What you are asked to do – Determine the number of lines in the data that include the word "SHIRT", and write only that number.

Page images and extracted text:
---*---

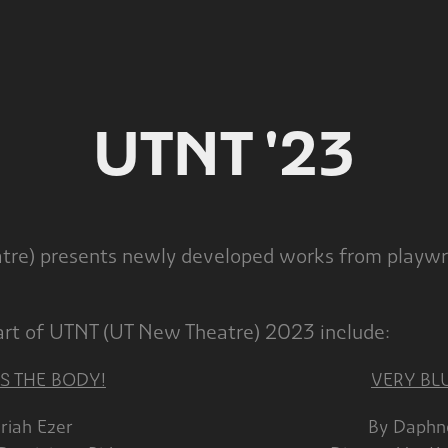
UTNT '23
re) presents newly developed works from playwri
part of UTNT (UT New Theatre) 2023 include:
S THE BODY!
VERY BL
achariah Ezer By Daphne Sil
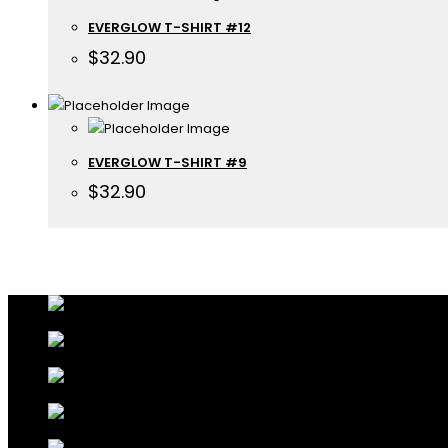
EVERGLOW T-SHIRT #12
$
32.90
EVERGLOW T-SHIRT #9
$
32.90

---*---

Expected answer – 2